#### Given records ####

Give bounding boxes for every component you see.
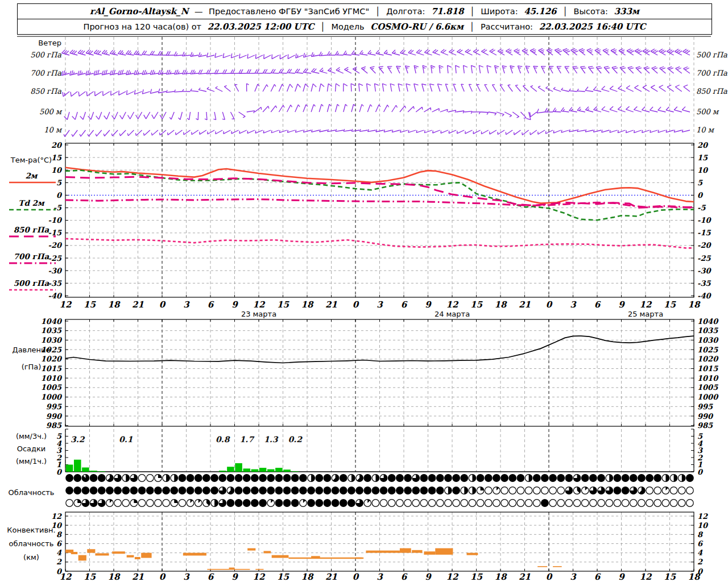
svg-text:10: 10 — [697, 521, 709, 530]
svg-text:-15: -15 — [697, 228, 711, 237]
svg-text:1025: 1025 — [697, 346, 718, 354]
svg-text:0: 0 — [159, 300, 166, 310]
svg-text:15: 15 — [84, 572, 96, 582]
svg-text:-40: -40 — [48, 292, 63, 300]
calculated-value: 22.03.2025 16:40 UTC — [539, 22, 646, 32]
svg-text:2: 2 — [697, 558, 703, 566]
svg-text:985: 985 — [697, 421, 713, 430]
svg-text:10: 10 — [697, 166, 709, 174]
svg-text:-20: -20 — [48, 241, 63, 250]
svg-text:15: 15 — [277, 572, 289, 582]
legend-line-700hpa — [8, 261, 57, 265]
legend-line-2m — [8, 180, 57, 185]
svg-text:9: 9 — [425, 300, 432, 310]
wind-level-500m-left: 500 м — [0, 107, 61, 116]
svg-text:18: 18 — [301, 572, 314, 582]
svg-text:21: 21 — [132, 572, 144, 582]
legend-line-td2m — [8, 207, 57, 212]
svg-text:-10: -10 — [48, 216, 63, 225]
svg-text:-10: -10 — [697, 216, 712, 225]
provider-text: Предоставлено ФГБУ "ЗапСиб УГМС" — [209, 7, 369, 16]
separator: │ — [320, 19, 325, 34]
svg-text:0: 0 — [353, 572, 359, 582]
wind-level-500hpa-right: 500 гПа — [696, 51, 728, 59]
svg-text:1000: 1000 — [41, 393, 63, 401]
separator: │ — [562, 4, 568, 19]
convective-panel: 121210108866442200 — [51, 512, 709, 576]
svg-text:9: 9 — [618, 300, 625, 310]
legend-label-td2m: Td 2м — [0, 198, 63, 207]
svg-text:6: 6 — [594, 572, 601, 582]
svg-text:3: 3 — [570, 300, 577, 310]
svg-text:3: 3 — [377, 572, 383, 582]
svg-text:1000: 1000 — [697, 393, 719, 401]
svg-text:-25: -25 — [697, 254, 711, 263]
svg-text:15: 15 — [664, 300, 676, 310]
svg-text:18: 18 — [495, 572, 507, 582]
svg-text:21: 21 — [325, 300, 337, 310]
svg-text:12: 12 — [60, 572, 72, 582]
convective-bars — [65, 548, 562, 570]
legend-line-850hpa — [8, 234, 57, 239]
svg-text:9: 9 — [425, 572, 432, 582]
svg-text:0: 0 — [353, 300, 359, 310]
svg-text:18: 18 — [688, 572, 701, 582]
cloudiness-label: Облачность — [0, 488, 63, 497]
svg-text:995: 995 — [697, 402, 713, 411]
svg-text:6: 6 — [594, 300, 601, 310]
svg-text:985: 985 — [46, 421, 62, 430]
svg-text:15: 15 — [470, 300, 483, 310]
temperature-panel-title: Тем-ра(°C) — [0, 156, 63, 164]
altitude-label: Высота: — [574, 7, 608, 16]
wind-panel-title: Ветер — [0, 39, 61, 47]
svg-text:18: 18 — [495, 300, 507, 310]
svg-text:18: 18 — [301, 300, 314, 310]
svg-text:18: 18 — [108, 572, 121, 582]
forecast-label: Прогноз на 120 часа(ов) от — [84, 22, 202, 31]
svg-text:6: 6 — [208, 572, 214, 582]
svg-text:990: 990 — [46, 412, 63, 421]
svg-text:0: 0 — [159, 572, 166, 582]
svg-text:3: 3 — [570, 572, 577, 582]
svg-text:15: 15 — [470, 572, 483, 582]
svg-text:3: 3 — [377, 300, 383, 310]
svg-text:0.1: 0.1 — [119, 435, 133, 444]
svg-text:21: 21 — [132, 300, 144, 310]
precip-sum-labels: 3.20.10.81.71.30.2 — [71, 435, 303, 444]
svg-text:6: 6 — [401, 572, 408, 582]
svg-text:3.2: 3.2 — [71, 435, 85, 444]
date-label-23-march: 23 марта — [241, 310, 276, 318]
svg-text:9: 9 — [231, 300, 238, 310]
svg-text:995: 995 — [46, 402, 62, 411]
separator: │ — [470, 19, 475, 34]
station-name: rAl_Gorno-Altaysk_N — [90, 6, 188, 16]
svg-text:1035: 1035 — [697, 326, 718, 335]
svg-text:1030: 1030 — [697, 336, 719, 344]
header-dash: — — [195, 7, 203, 16]
precip-label: Осадки — [0, 444, 63, 453]
svg-text:0.2: 0.2 — [288, 435, 303, 444]
precip-panel: 001122334455 — [56, 429, 704, 476]
svg-text:1015: 1015 — [697, 364, 718, 373]
svg-text:9: 9 — [618, 572, 625, 582]
svg-text:1.7: 1.7 — [240, 435, 255, 444]
altitude-value: 333м — [614, 6, 639, 16]
svg-text:1040: 1040 — [697, 317, 719, 326]
svg-text:6: 6 — [208, 300, 214, 310]
cloudiness-rows — [66, 475, 693, 507]
meteogram-canvas: 2020151510105500-5-5-10-10-15-15-20-20-2… — [0, 0, 728, 582]
model-label: Модель — [331, 22, 364, 31]
precip-1h-unit-label: (мм/1ч.) — [0, 457, 63, 465]
wind-level-850hpa-left: 850 гПа — [0, 87, 61, 95]
wind-level-500m-right: 500 м — [696, 107, 728, 116]
svg-text:21: 21 — [519, 572, 531, 582]
svg-text:18: 18 — [108, 300, 121, 310]
wind-level-10m-left: 10 м — [0, 126, 61, 134]
svg-text:4: 4 — [697, 548, 703, 557]
svg-text:-35: -35 — [697, 279, 711, 288]
svg-text:1005: 1005 — [697, 383, 718, 392]
pressure-panel: 1040104010351035103010301025102510201020… — [41, 317, 719, 430]
svg-text:1.3: 1.3 — [264, 435, 279, 444]
temperature-panel: 2020151510105500-5-5-10-10-15-15-20-20-2… — [48, 141, 712, 300]
svg-text:18: 18 — [688, 300, 701, 310]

####

## [What needs to be done]
Repeat the records word for word. Any picture in them should be left out.

## [Answer to the problem]
Give bounding boxes for every component you see.
svg-text:10: 10 — [697, 521, 709, 530]
svg-text:-15: -15 — [697, 228, 711, 237]
svg-text:1025: 1025 — [697, 346, 718, 354]
svg-text:0: 0 — [159, 300, 166, 310]
svg-text:15: 15 — [84, 572, 96, 582]
svg-text:-40: -40 — [48, 292, 63, 300]
calculated-value: 22.03.2025 16:40 UTC — [539, 22, 646, 32]
svg-text:2: 2 — [697, 558, 703, 566]
svg-text:985: 985 — [697, 421, 713, 430]
svg-text:10: 10 — [697, 166, 709, 174]
svg-text:-20: -20 — [48, 241, 63, 250]
svg-text:15: 15 — [277, 572, 289, 582]
legend-line-700hpa — [8, 261, 57, 265]
legend-line-2m — [8, 180, 57, 185]
svg-text:9: 9 — [425, 300, 432, 310]
wind-level-500m-left: 500 м — [0, 107, 61, 116]
svg-text:18: 18 — [301, 572, 314, 582]
svg-text:21: 21 — [132, 572, 144, 582]
legend-line-td2m — [8, 207, 57, 212]
svg-text:-10: -10 — [48, 216, 63, 225]
svg-text:-10: -10 — [697, 216, 712, 225]
provider-text: Предоставлено ФГБУ "ЗапСиб УГМС" — [209, 7, 369, 16]
separator: │ — [320, 19, 325, 34]
svg-text:0: 0 — [353, 572, 359, 582]
wind-level-500hpa-right: 500 гПа — [696, 51, 728, 59]
svg-text:1000: 1000 — [41, 393, 63, 401]
separator: │ — [562, 4, 568, 19]
convective-panel: 121210108866442200 — [51, 512, 709, 576]
svg-text:9: 9 — [618, 300, 625, 310]
legend-label-td2m: Td 2м — [0, 198, 63, 207]
svg-text:6: 6 — [594, 572, 601, 582]
svg-text:3: 3 — [570, 300, 577, 310]
svg-text:3: 3 — [377, 572, 383, 582]
svg-text:1000: 1000 — [697, 393, 719, 401]
svg-text:-25: -25 — [697, 254, 711, 263]
svg-text:15: 15 — [664, 300, 676, 310]
svg-text:18: 18 — [495, 572, 507, 582]
svg-text:21: 21 — [325, 300, 337, 310]
svg-text:12: 12 — [60, 572, 72, 582]
convective-bars — [65, 548, 562, 570]
legend-line-850hpa — [8, 234, 57, 239]
svg-text:9: 9 — [425, 572, 432, 582]
svg-text:0: 0 — [353, 300, 359, 310]
svg-text:18: 18 — [688, 572, 701, 582]
cloudiness-label: Облачность — [0, 488, 63, 497]
svg-text:995: 995 — [697, 402, 713, 411]
svg-text:6: 6 — [594, 300, 601, 310]
svg-text:985: 985 — [46, 421, 62, 430]
svg-text:15: 15 — [470, 300, 483, 310]
temperature-panel-title: Тем-ра(°C) — [0, 156, 63, 164]
altitude-label: Высота: — [574, 7, 608, 16]
wind-panel-title: Ветер — [0, 39, 61, 47]
svg-text:18: 18 — [495, 300, 507, 310]
svg-text:18: 18 — [301, 300, 314, 310]
svg-text:18: 18 — [108, 572, 121, 582]
forecast-label: Прогноз на 120 часа(ов) от — [84, 22, 202, 31]
svg-text:6: 6 — [208, 572, 214, 582]
svg-text:990: 990 — [46, 412, 63, 421]
svg-text:0: 0 — [159, 572, 166, 582]
svg-text:3: 3 — [570, 572, 577, 582]
svg-text:15: 15 — [470, 572, 483, 582]
svg-text:3: 3 — [377, 300, 383, 310]
svg-text:0.1: 0.1 — [119, 435, 133, 444]
svg-text:21: 21 — [132, 300, 144, 310]
precip-sum-labels: 3.20.10.81.71.30.2 — [71, 435, 303, 444]
svg-text:6: 6 — [401, 572, 408, 582]
svg-text:3.2: 3.2 — [71, 435, 85, 444]
date-label-23-march: 23 марта — [241, 310, 276, 318]
svg-text:9: 9 — [231, 300, 238, 310]
svg-text:995: 995 — [46, 402, 62, 411]
separator: │ — [470, 19, 475, 34]
station-name: rAl_Gorno-Altaysk_N — [90, 6, 188, 16]
svg-text:1035: 1035 — [697, 326, 718, 335]
svg-text:1030: 1030 — [697, 336, 719, 344]
header-dash: — — [195, 7, 203, 16]
precip-label: Осадки — [0, 444, 63, 453]
svg-text:0.2: 0.2 — [288, 435, 303, 444]
precip-panel: 001122334455 — [56, 429, 704, 476]
svg-text:1015: 1015 — [697, 364, 718, 373]
svg-text:9: 9 — [618, 572, 625, 582]
svg-text:1.7: 1.7 — [240, 435, 255, 444]
altitude-value: 333м — [614, 6, 639, 16]
svg-text:1040: 1040 — [697, 317, 719, 326]
svg-text:6: 6 — [208, 300, 214, 310]
cloudiness-rows — [66, 475, 693, 507]
meteogram-canvas: 2020151510105500-5-5-10-10-15-15-20-20-2… — [0, 0, 728, 582]
model-label: Модель — [331, 22, 364, 31]
precip-1h-unit-label: (мм/1ч.) — [0, 457, 63, 465]
wind-level-850hpa-left: 850 гПа — [0, 87, 61, 95]
wind-level-500m-right: 500 м — [696, 107, 728, 116]
svg-text:21: 21 — [519, 572, 531, 582]
svg-text:18: 18 — [108, 300, 121, 310]
wind-level-10m-left: 10 м — [0, 126, 61, 134]
svg-text:4: 4 — [697, 548, 703, 557]
svg-text:-35: -35 — [697, 279, 711, 288]
svg-text:1005: 1005 — [697, 383, 718, 392]
pressure-panel: 1040104010351035103010301025102510201020… — [41, 317, 719, 430]
svg-text:1.3: 1.3 — [264, 435, 279, 444]
temperature-panel: 2020151510105500-5-5-10-10-15-15-20-20-2… — [48, 141, 712, 300]
svg-text:18: 18 — [688, 300, 701, 310]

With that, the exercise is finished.